1980/ Eylül zamanı geçen, sekiz öyküden oluşan 140 sayfalık kısa bir öykü kitabı. Açıkçası siyaset içerikli kitaplar okumayı hiç sevmem. Bütün öyküler sağ-sol çatışması ve bence genelde devrim tarafındaydı düşünceleri. Bu sebepten yazarın objektif değil de taraflı baktığını düşünüyorum ve desteklemiyorum. Her öyküde ayrı ana karakterler olsa da hepsinin birbiriyle olan bağlantısının olması ince düşünülmüş kaliteli bir hareketti bana göre. Yazarın dili akıcı, konusu asla ilgimi çekmese de okumakta hiç zorlanmadım. Çoğunlukla ana karakterlerin düşüncelerini okuyoruz, diyaloglar çok az.

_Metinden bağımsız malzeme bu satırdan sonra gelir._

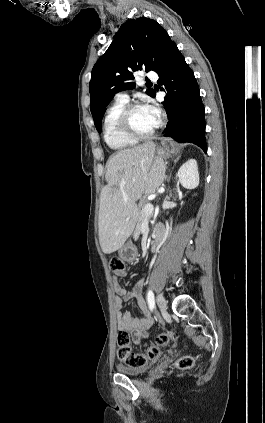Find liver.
Returning <instances> with one entry per match:
<instances>
[{"mask_svg": "<svg viewBox=\"0 0 265 423\" xmlns=\"http://www.w3.org/2000/svg\"><path fill=\"white\" fill-rule=\"evenodd\" d=\"M99 210V241L105 254L119 250L132 234L137 217L136 202L154 193L165 178L163 159L155 155V144L145 142L117 152L106 164Z\"/></svg>", "mask_w": 265, "mask_h": 423, "instance_id": "1", "label": "liver"}]
</instances>
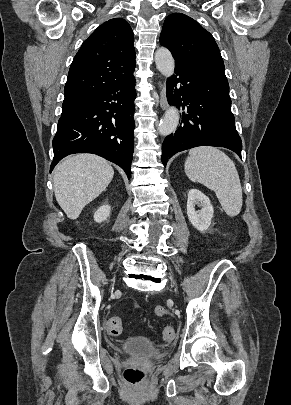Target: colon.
<instances>
[{"instance_id": "colon-1", "label": "colon", "mask_w": 291, "mask_h": 405, "mask_svg": "<svg viewBox=\"0 0 291 405\" xmlns=\"http://www.w3.org/2000/svg\"><path fill=\"white\" fill-rule=\"evenodd\" d=\"M155 313L162 317L168 314L167 310L162 306H157L155 308ZM108 331L112 336H119L122 333V320L119 316H114L108 321ZM162 337L165 342H172L176 337V332L173 327H165L162 332ZM124 379L131 384L140 383L144 377L145 372L140 367H128L123 373Z\"/></svg>"}]
</instances>
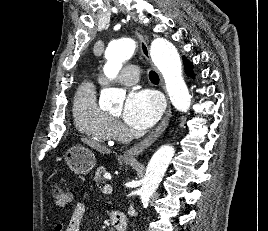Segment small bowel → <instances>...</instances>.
Instances as JSON below:
<instances>
[{"label": "small bowel", "instance_id": "c3829d8e", "mask_svg": "<svg viewBox=\"0 0 268 231\" xmlns=\"http://www.w3.org/2000/svg\"><path fill=\"white\" fill-rule=\"evenodd\" d=\"M85 211L86 206L84 203H76L69 221L67 223H58L56 231H81V224Z\"/></svg>", "mask_w": 268, "mask_h": 231}]
</instances>
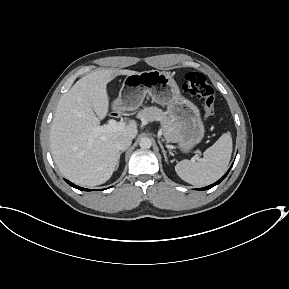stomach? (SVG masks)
Listing matches in <instances>:
<instances>
[{"label": "stomach", "instance_id": "stomach-1", "mask_svg": "<svg viewBox=\"0 0 289 289\" xmlns=\"http://www.w3.org/2000/svg\"><path fill=\"white\" fill-rule=\"evenodd\" d=\"M146 95L153 102L167 107V114L177 125L174 142L178 143L182 151L189 152L202 141L205 127L200 110L181 95L173 75L168 72L150 70L127 75L114 101V107L135 110Z\"/></svg>", "mask_w": 289, "mask_h": 289}]
</instances>
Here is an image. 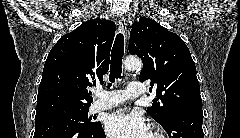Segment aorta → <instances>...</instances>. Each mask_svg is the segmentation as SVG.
<instances>
[{"label": "aorta", "mask_w": 240, "mask_h": 138, "mask_svg": "<svg viewBox=\"0 0 240 138\" xmlns=\"http://www.w3.org/2000/svg\"><path fill=\"white\" fill-rule=\"evenodd\" d=\"M125 68L130 71H139L141 69V61L135 57H127L124 62Z\"/></svg>", "instance_id": "aorta-1"}]
</instances>
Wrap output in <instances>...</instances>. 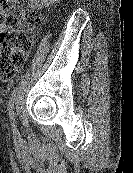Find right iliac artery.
<instances>
[{
  "label": "right iliac artery",
  "instance_id": "obj_1",
  "mask_svg": "<svg viewBox=\"0 0 133 173\" xmlns=\"http://www.w3.org/2000/svg\"><path fill=\"white\" fill-rule=\"evenodd\" d=\"M14 102H15V89L11 94V97L9 99V104H8V112L11 121L14 119Z\"/></svg>",
  "mask_w": 133,
  "mask_h": 173
}]
</instances>
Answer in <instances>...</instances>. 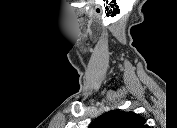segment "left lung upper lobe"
<instances>
[{
	"label": "left lung upper lobe",
	"mask_w": 177,
	"mask_h": 128,
	"mask_svg": "<svg viewBox=\"0 0 177 128\" xmlns=\"http://www.w3.org/2000/svg\"><path fill=\"white\" fill-rule=\"evenodd\" d=\"M93 128H147L146 121L134 112L112 110L99 116Z\"/></svg>",
	"instance_id": "left-lung-upper-lobe-1"
}]
</instances>
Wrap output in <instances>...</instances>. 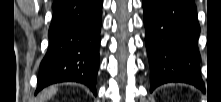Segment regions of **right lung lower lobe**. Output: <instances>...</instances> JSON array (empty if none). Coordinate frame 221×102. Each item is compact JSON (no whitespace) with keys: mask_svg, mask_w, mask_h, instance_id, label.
I'll use <instances>...</instances> for the list:
<instances>
[{"mask_svg":"<svg viewBox=\"0 0 221 102\" xmlns=\"http://www.w3.org/2000/svg\"><path fill=\"white\" fill-rule=\"evenodd\" d=\"M102 5L103 0L54 1L36 93L54 83L74 81L96 95Z\"/></svg>","mask_w":221,"mask_h":102,"instance_id":"obj_1","label":"right lung lower lobe"}]
</instances>
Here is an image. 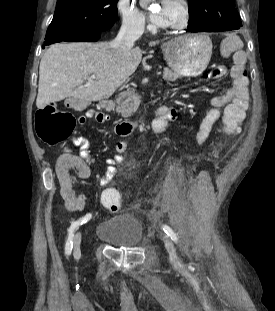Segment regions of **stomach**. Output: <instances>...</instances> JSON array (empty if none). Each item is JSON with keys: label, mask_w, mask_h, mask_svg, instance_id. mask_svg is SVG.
<instances>
[{"label": "stomach", "mask_w": 275, "mask_h": 311, "mask_svg": "<svg viewBox=\"0 0 275 311\" xmlns=\"http://www.w3.org/2000/svg\"><path fill=\"white\" fill-rule=\"evenodd\" d=\"M168 66L177 74L187 77L200 75L212 55V42L203 34H190L171 39L162 45Z\"/></svg>", "instance_id": "0dacf381"}]
</instances>
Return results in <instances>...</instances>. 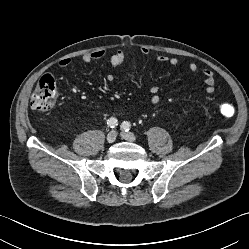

Roman tadında çok güzel bir öykü kitabı okudum. Kaleminiz hiç tükenmesin
Ayşegül Bayar birbiri ile bağlantılı sekiz öykü . Hepsinde de 12 Eylül döneminin yaşanmışlıkları var. Fırat in Hayal e olan aşkı ve bu aşkı mezara götürmesi, Enver in 25 yıl geçse de Hayal i unutmaması, Hayal in Enver e olan aşkı , Güray ile Gülsüm ün kapana kısılan sevdası, Gülsüm ün işkenceci babasının intiharı , Gazeteci Nihat in ıssız bir sokakta vurulması , dedesi Fikret gibi bir son yaşaması, Pembe nin Perçem Efendi Mahallesinde yaşamasının vermiş olduğu çaresizlik, Nuri nin acılarla, üzüntüler ile dolu yaşamı. Muhakkak okuyun tavsiye ediyorum
@aysegul__bayar nasıl bir kitap, kalemine emeğine sağlık… döve döve bir anlatı… yoğun ama akıcı, sakin ama şaşırtıcı, ısrarlı ama kendini bırakıverdiğin… içinden cımbızla çekip aldığım çok iyi cümleler var kaşıma gözüme değen yakan yağmur damlaları… okuyun ki okuyacaksınız , bırakın kelimeler yüreğinizde yaşasın…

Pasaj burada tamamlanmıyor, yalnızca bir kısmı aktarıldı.